[Entries taken from a collection]
BEGIN
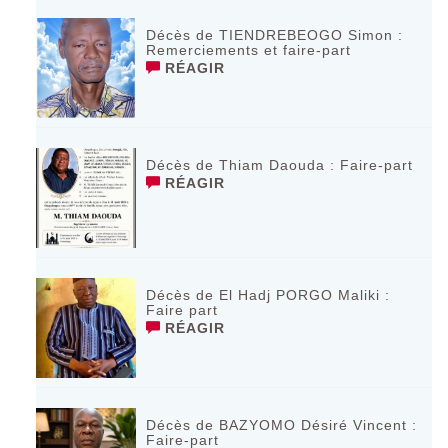
Décès de TIENDREBEOGO Simon :
Remerciements et faire-part
RÉAGIR
Décès de Thiam Daouda : Faire-part
RÉAGIR
Décès de El Hadj PORGO Maliki :
Faire part
RÉAGIR
Décès de BAZYOMO Désiré Vincent :
Faire-part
END
__Exercise__: Excluding the pictures, output every entry above without alteration.

__Exercise output__:
Décès de TIENDREBEOGO Simon :
Remerciements et faire-part
RÉAGIR
Décès de Thiam Daouda : Faire-part
RÉAGIR
Décès de El Hadj PORGO Maliki :
Faire part
RÉAGIR
Décès de BAZYOMO Désiré Vincent :
Faire-part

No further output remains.